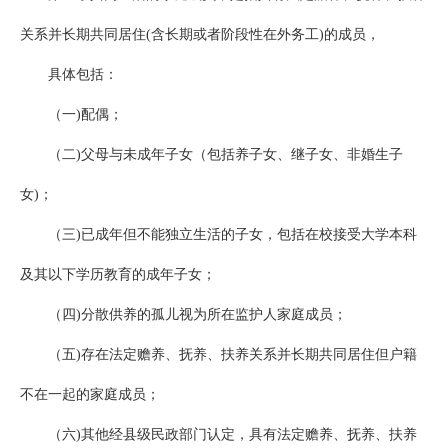
关系并长期共同居住(含长期或者阶段性在外务工)的成员，
具体包括：
（一)配偶；
（二)父母与未成年子女（包括养子女、继子女、非婚生子
女)；
（三)已成年但不能独立生活的子女，包括在校接受大学本科
及其以下学历教育的成年子女；
（四)分散供养的孤儿视为所在监护人家庭成员；
（五)存在法定赡养、抚养、扶养关系并长期共同居住但户籍
不在一起的家庭成员；
（六)其他经县级民政部门认定，具有法定赡养、抚养、扶养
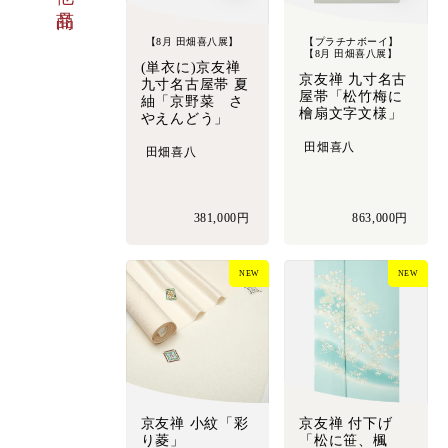
【8月 田畑喜八展】
【プラチナボーイ】
【8月 田畑喜八展】
(単衣に)京友禅
京友禅 九寸名古
九寸名古屋帯 夏
屋帯「松竹梅に
紬「京野菜 さ
檜扇文字文様」
やえんどう」
田畑喜八
田畑喜八
381,000円
863,000円
NEW
NEW
京友禅 小紋「彩
京友禅 付下げ
り菱」
「松に笹、楓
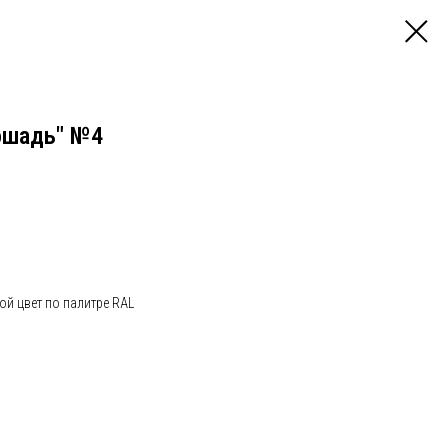
ошадь" №4
ой цвет по палитре RAL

+ + +

- [ASSIGNMENT]: Verbatim reproduction of every entry is needed, with the images left out.

- [ANSWER FOR THIS EXERCISE]:
关系并长期共同居住(含长期或者阶段性在外务工)的成员，
具体包括：
（一)配偶；
（二)父母与未成年子女（包括养子女、继子女、非婚生子
女)；
（三)已成年但不能独立生活的子女，包括在校接受大学本科
及其以下学历教育的成年子女；
（四)分散供养的孤儿视为所在监护人家庭成员；
（五)存在法定赡养、抚养、扶养关系并长期共同居住但户籍
不在一起的家庭成员；
（六)其他经县级民政部门认定，具有法定赡养、抚养、扶养
【8月 田畑喜八展】
【プラチナボーイ】
【8月 田畑喜八展】
(単衣に)京友禅
京友禅 九寸名古
九寸名古屋帯 夏
屋帯「松竹梅に
紬「京野菜 さ
檜扇文字文様」
やえんどう」
田畑喜八
田畑喜八
381,000円
863,000円
NEW
NEW
京友禅 小紋「彩
京友禅 付下げ
り菱」
「松に笹、楓
ошадь" №4
ой цвет по палитре RAL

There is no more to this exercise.